Tom Hackett is no stranger to creative mischief and its outcome mysterious delight. His one hour was spent rowing around a Nottingham park boating lake daydreaming and watching and listening out for other laid-back boatmen and women. The experience, sculpturally embodied in cast concrete, was laid out at Fermyn Woods in the form of word trails interspersed with miniature boats. Hackett’s accompanying writing (as with Remain-Dismantle-Replace, each artist in One Hour was required to present a written passage) hints at the work’s reveric multiple perspectives: “A boat trip imagined … An hour visualized … A place duplicated … A fabrication of letters … A band-saw … A quantity of water … A marriage of convenience … A question of truth …”

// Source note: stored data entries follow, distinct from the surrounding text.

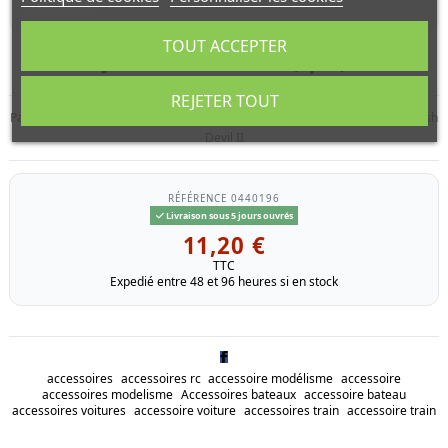
TOUT ACCEPTER
Jantes Double Blaze (2pcs)
REJETER TOUT
Paire de jantes chromees de Double Blaze, Blackfoot III, Mud Blaster II, Bush
Devil II
RÉFÉRENCE
0440196
Livraison sous 5 jours ouvrés
11,20 €
TTC
Expedié entre 48 et 96 heures si en stock
accessoires
accessoires rc
accessoire modélisme
accessoire
accessoires modelisme
Accessoires bateaux
accessoire bateau
accessoires voitures
accessoire voiture
accessoires train
accessoire train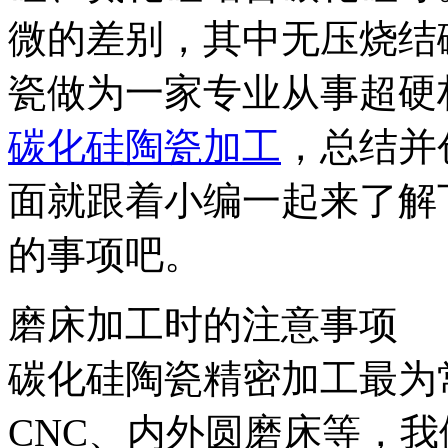
微的差别，其中无压烧结
瓷做为一家专业从事超硬
碳化硅陶瓷加工
，总结并
面就跟着小编一起来了解
的事项吧。
磨床加工时的注意事项
碳化硅陶瓷精密加工最为
CNC、内外圆磨床等，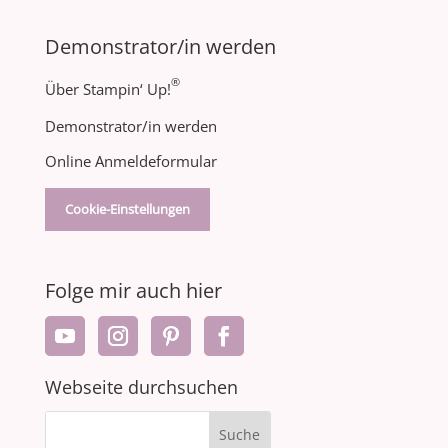
Demonstrator/in werden
®
Über Stampin‘ Up!
Demonstrator/in werden
Online Anmeldeformular
Cookie-Einstellungen
Folge mir auch hier
Webseite durchsuchen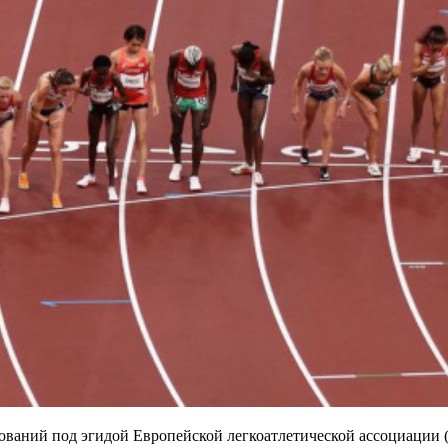
ваний под эгидой Европейской легкоатлетической ассоциации (Eu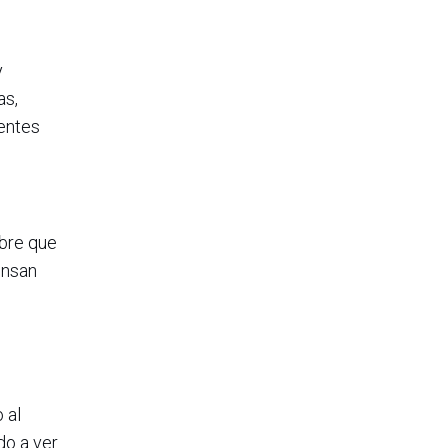
y
as,
rentes
mbre que
ensan
 al
do a ver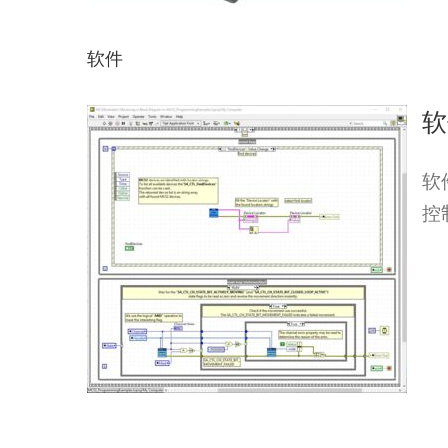
软件
软
软
控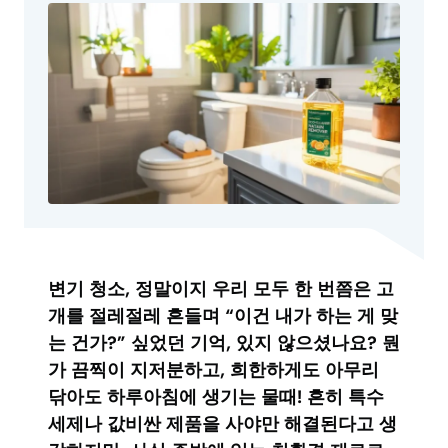
변기 청소, 정말이지 우리 모두 한 번쯤은 고
개를 절레절레 흔들며 “이건 내가 하는 게 맞
는 건가?” 싶었던 기억, 있지 않으셨나요? 뭔
가 끔찍이 지저분하고, 희한하게도 아무리
닦아도 하루아침에 생기는 물때! 흔히 특수
세제나 값비싼 제품을 사야만 해결된다고 생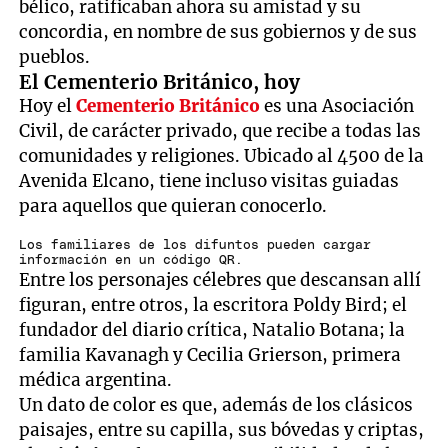
bélico, ratificaban ahora su amistad y su
concordia, en nombre de sus gobiernos y de sus
pueblos.
El Cementerio Británico, hoy
Hoy el
Cementerio Británico
es una Asociación
Civil, de carácter privado, que recibe a todas las
comunidades y religiones. Ubicado al 4500 de la
Avenida Elcano, tiene incluso visitas guiadas
para aquellos que quieran conocerlo.
Los familiares de los difuntos pueden cargar
información en un código QR.
Entre los personajes célebres que descansan allí
figuran, entre otros, la escritora Poldy Bird; el
fundador del diario crítica, Natalio Botana; la
familia Kavanagh y Cecilia Grierson, primera
médica argentina.
Un dato de color es que, además de los clásicos
paisajes, entre su capilla, sus bóvedas y criptas,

As with that of the other artists, Hackett’s writing here is no way any explanation or attempted justification for the work. It is a part of the work and provokes more thought around the work. A selection of extracts from the presented writings of the other artists adds up to a series of mediations on the specialness of certain places and the poignancy of time passing. In some cases, as is to be expected, they movingly touch on the ultimate voiding of all time and space in the fact of mortality:

Desmond Brett: “The more I am saying about this the less clear it becomes … Here comes the night … What I hope will emerge out of this project is something new that might be an unwelcome interloper or a friendly visitor.”
Gary Price-Hunt: “A place in time is drifting, never caught completely, only available to us as fragments, the flick of a tail in a mirrored aquarium.”
Susan Bovin and Andrew Eden: “… consider how to measure the significance of the relative constituent parts of memory, and whether the duration of the experience could be agreed, filtered down to an essential hour and re-experienced as an hour one year later.”
Gail Dickerson: “A repeated unrepeatable journey … Gathering in an hour a representation of a much greater sense of time.”
Jack Eden: “Time and distance are not physical, irrefutable or finite but rather a conflation of transient and abstract ideas.”
Susan Williams: “Is the sky different every day, every hour? … Why isn’t the field just a field? … Is one hour empty until I fill it up? Will answers make any difference?”
Helen Frankland: “The starting point for this work is the hour I spent studying, recording and looking at the magnolia tree in the front garden of the house I live in … The tree was planted by a previous owner. I know that she had ten children and died in her forties.”
Michelle Keegan: “A year ago I scattered my father’s ashes at sea. The visual dialogue began at this place. A place of pilgrimage.”
Stephen Elvidge: “Since both my parents and brother passed away over the last 24 months … Vestiges: remnants, relics, remainders, traces, signs.”

The One Hour project, as with the whole of Keddie’s initiated A Place in Time venture, is thus, in the curator’s own unashamedly candid words, “practice led”, involves “a certain amount of collaboration” and is in spirit in fact “quite muddled.” Yet it is muddled with creative purpose, attempting above all to bring up unexpected images, intermixing forms and ongoing ideas. A Place in Time is on the go, not fully formed, unfinished, leaving space for rethinks and new directions. I for one look forward to seeing where it goes next on its wayward and paradoxical path.

Robert Clark

Robert Clark is an arts writer (The Guardian), arts lecturer (The University of Derby) and, in recent years under the name Robert Casselton Clark, an artist.